Поп и царь в сказках Пушкина ( "Поп - толоконный лоб и служитель его Балда" и "Сказка о Золотом Петушке")одинаковую получают расплату за свою ленивую сонную, эгоистичную и лукавую жизнь. Они сошли с общей со своими ближними Родовой Стези, рикрываясь чуждой "своему" народу верой и "библейским первородством" отделили себя стеной условностей, властью и изуверными обрядами от ближних, живут выморочной жизнью вне времени и пространства, - так живут, что им приходится силой и лукавством удерживать ближних вокруг себя – «охранять от нападений» реальной жизни с тем, чтобы продолжать самим спать или наслаждаться.
Но Время предъявляет счёт в лице старого звездочёта мудреца и его Золотого Петушка – Птицы Времени, или же поповского работника, умеющего служить Богу и людям во всём и тем самым изгонять нечистую силу, а значит и поповское и царское наваждение.
Эти две сказки «Поп – толоконный лоб и служитель его Балда» и написанный позже, после подачи Пушкиным царю прошения об отставке «Золотой Петушок» следует читать вместе, они об одном и том же: эгоизме и лицемерии, и «духовной» и мирской власти.
Из этих сказок прямо следует, что Пушкин был против царской и церковной власти, против самодержавия и чуждой народу «веры», унижающей и закабаляющей русский народ.

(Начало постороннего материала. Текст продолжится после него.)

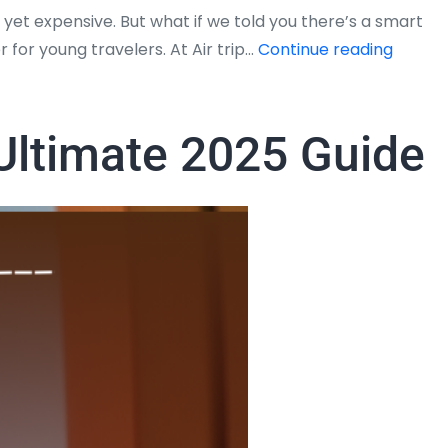
 yet expensive. But what if we told you there’s a smart
Studen
 for young travelers. At Air trip…
Continue reading
Discou
on
Interna
 Ultimate 2025 Guide
Flights
from
USA
to
India
–
Airtrip
Master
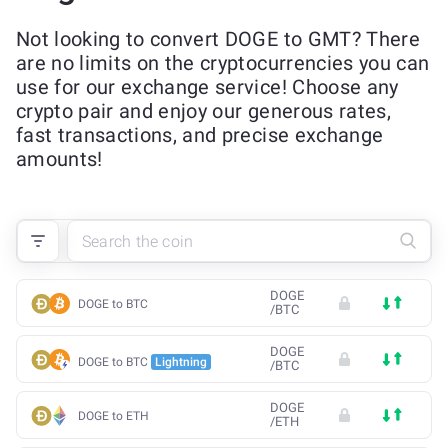
Not looking to convert DOGE to GMT? There
are no limits on the cryptocurrencies you can
use for our exchange service! Choose any
crypto pair and enjoy our generous rates,
fast transactions, and precise exchange
amounts!
DOGE
DOGE to BTC
/
BTC
DOGE
DOGE to BTC
Lightning
/
BTC
DOGE
DOGE to ETH
/
ETH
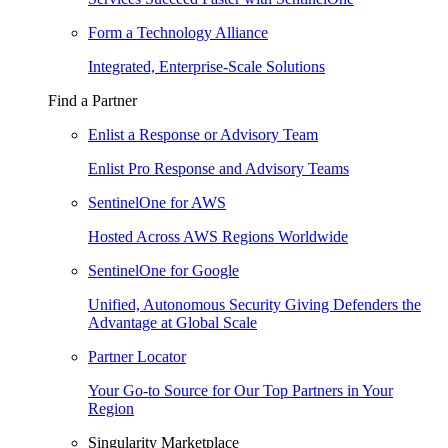
Form a Technology Alliance
Integrated, Enterprise-Scale Solutions
Find a Partner
Enlist a Response or Advisory Team
Enlist Pro Response and Advisory Teams
SentinelOne for AWS
Hosted Across AWS Regions Worldwide
SentinelOne for Google
Unified, Autonomous Security Giving Defenders the
Advantage at Global Scale
Partner Locator
Your Go-to Source for Our Top Partners in Your
Region
Singularity Marketplace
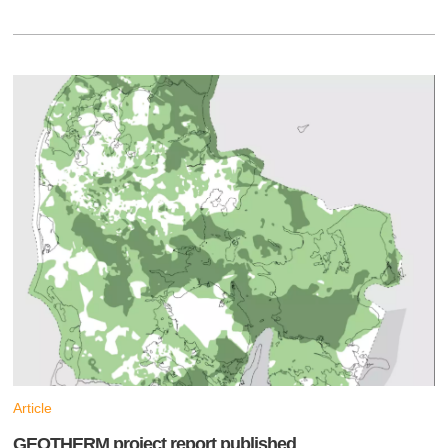
Article
GEOTHERM project report published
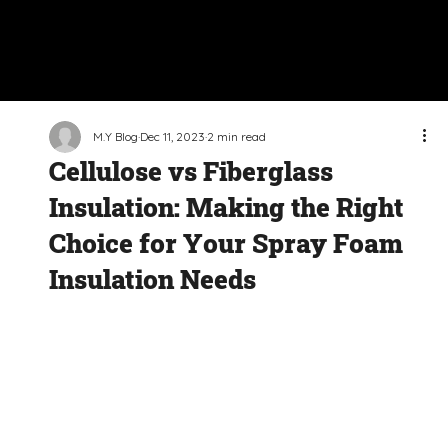
M.Y Blog
Dec 11, 2023
2 min read
Cellulose vs Fiberglass
Insulation: Making the Right
Choice for Your Spray Foam
Insulation Needs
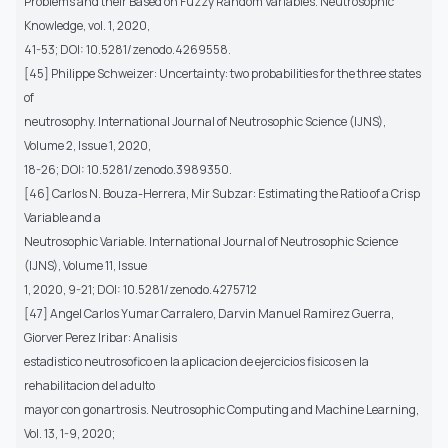
Problems and their Based on Fuzzy Random Variables. Neutrosophic
Knowledge, vol. 1, 2020,
41-53; DOI: 10.5281/zenodo.4269558.
[45] Philippe Schweizer: Uncertainty: two probabilities for the three states
of
neutrosophy. International Journal of Neutrosophic Science (IJNS),
Volume 2, Issue 1, 2020,
18-26; DOI: 10.5281/zenodo.3989350.
[46] Carlos N. Bouza-Herrera, Mir Subzar: Estimating the Ratio of a Crisp
Variable and a
Neutrosophic Variable. International Journal of Neutrosophic Science
(IJNS), Volume 11, Issue
1, 2020, 9-21; DOI: 10.5281/zenodo.4275712
[47] Angel Carlos Yumar Carralero, Darvin Manuel Ramirez Guerra,
Giorver Perez Iribar: Analisis
estadistico neutrosofico en la aplicacion de ejercicios fisicos en la
rehabilitacion del adulto
mayor con gonartrosis. Neutrosophic Computing and Machine Learning,
Vol. 13, 1-9, 2020;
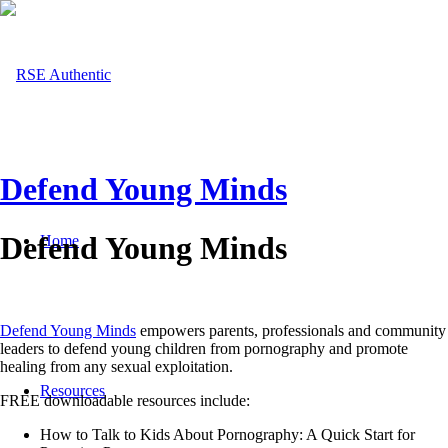
Defend Young Minds
Defend Young Minds
Home
Defend Young Minds
empowers parents, professionals and community
leaders to defend young children from pornography and promote
healing from any sexual exploitation.
Resources
FREE downloadable resources include:
How to Talk to Kids About Pornography: A Quick Start for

Но то, что Пушкин понимает Время, яко карающее грех, вершащее последний правый суд и несущее справедливое воздаяние Начало, - говорит недвусмысленно о его глубочайшей Вере в победу добра, о совершенстве Веры самого великого поэта в Бога Живаго, любящего лучшее в человеке и заботящегося о нём. Недаром Александр Сергеевич, обращаясь непосредственно к Богу, молится искренне : "Владыко дней моих!" Такой воистину горячей Верой, которая сочеталась в нём с светлой надеждой на будущее и искренней любовью к ближним, мог обладать только Пушкин:
Внемлите Истине, цари
Ни наказанья, ни награды,
Ни мрак темниц, ни алтари
Не верные для вас ограды.
Склонитесь первые главой
Под сень надёжную Закона,
И станут вечной стражей трона
Народов вольность и покой (1817).
Как видим, уже в 18 лет юный поэт воспринимал церковную ограду в одном ряду с темницами и наказаниями и не почитал возможным делать кому-либо исключение в исполнении Родового Закона, пред которым равны все безо всякого исключения.

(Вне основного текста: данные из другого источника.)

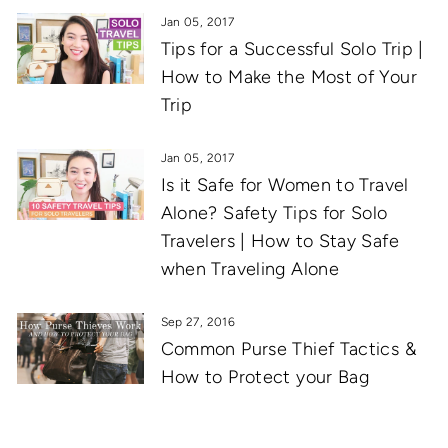
Jan 05, 2017
Tips for a Successful Solo Trip |
How to Make the Most of Your
Trip
Jan 05, 2017
Is it Safe for Women to Travel
Alone? Safety Tips for Solo
Travelers | How to Stay Safe
when Traveling Alone
Sep 27, 2016
Common Purse Thief Tactics &
How to Protect your Bag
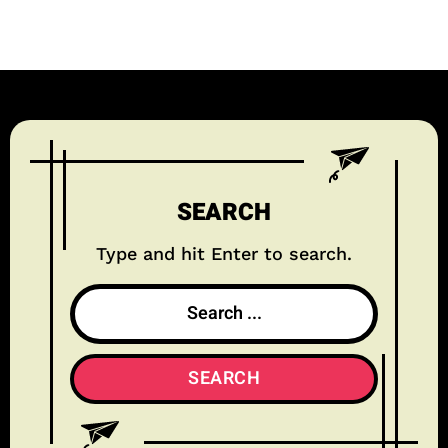
SEARCH
Type and hit Enter to search.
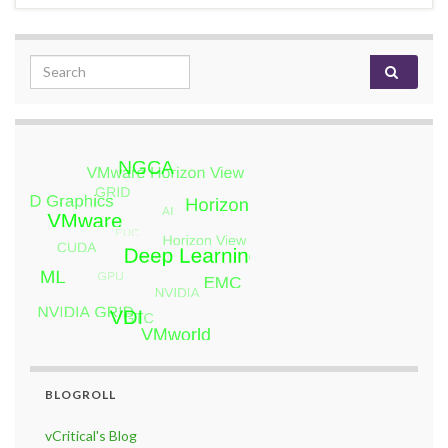
Search for:
BLOGROLL
vCritical's Blog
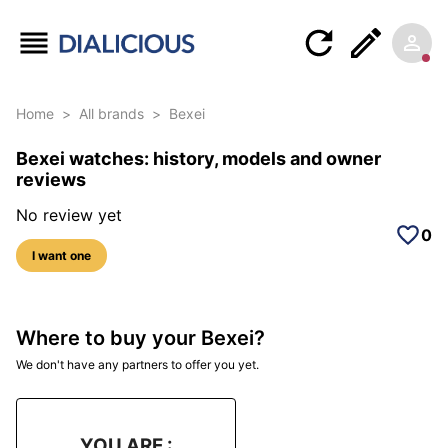
Home
>
All brands
>
Bexei
Bexei watches: history, models and owner
reviews
No review yet
0
I want one
Where to buy your Bexei?
We don't have any partners to offer you yet.
YOU ARE :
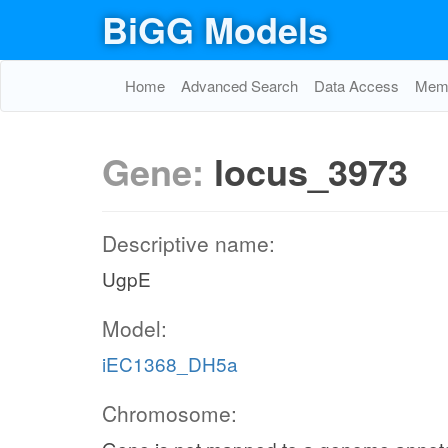
BiGG Models
Home
Advanced Search
Data Access
Memo
Gene:
locus_3973
Descriptive name:
UgpE
Model:
iEC1368_DH5a
Chromosome:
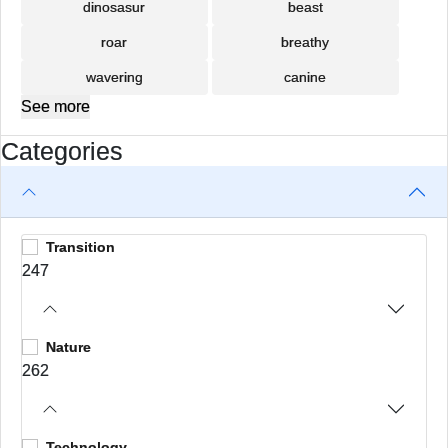
dinosasur
beast
roar
breathy
wavering
canine
See more
Categories
Transition
247
Nature
262
Technology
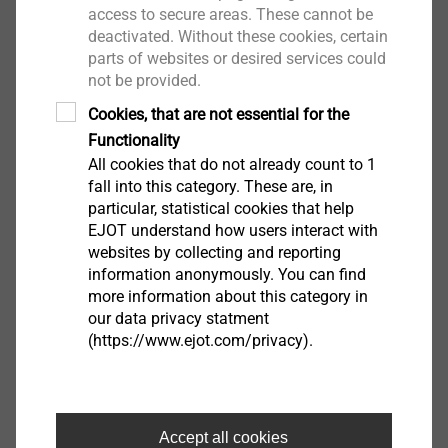
access to secure areas. These cannot be
deactivated. Without these cookies, certain
parts of websites or desired services could
not be provided.
Cookies, that are not essential for the
Functionality
All cookies that do not already count to 1
fall into this category. These are, in
particular, statistical cookies that help
EJOT H3 075
EJOT understand how users interact with
websites by collecting and reporting
8573075100
information anonymously. You can find
more information about this category in
EJOT H3 095
our data privacy statment
(https://www.ejot.com/privacy).
8573095100
EJOT H3 115
8573115100
Accept all cookies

И такое понимание Истины и Закона соответствует Евангельскому:
« И отцом себе не называйте никого на земле, ибо один у вас Отец, Который на Небесах. … Больший из вас да будет вам слуга».
Юный поэт ведал, что именно Евангельское понимание - есть истинно православное, но не языческие ухищрения апостола Павла, «освящавшего» монархическое любоначалие «Удерживающего», потому и пишет, что и церковные алтари не надёжная ограда для царей.
О том, куда может завести царя человеческое извращение, узнаём из стихотворения о ядовитом древе «Анчар», таком же противоестественном и смертоносном как царская власть,
«ядом напитавшая послушливые стрелы и с ними гибель разославшая к соседям», но пред тем «пославшая властным взглядом» своего «раба» к «древу яда», … « и умер бедный раб у ног непобедимого владыки».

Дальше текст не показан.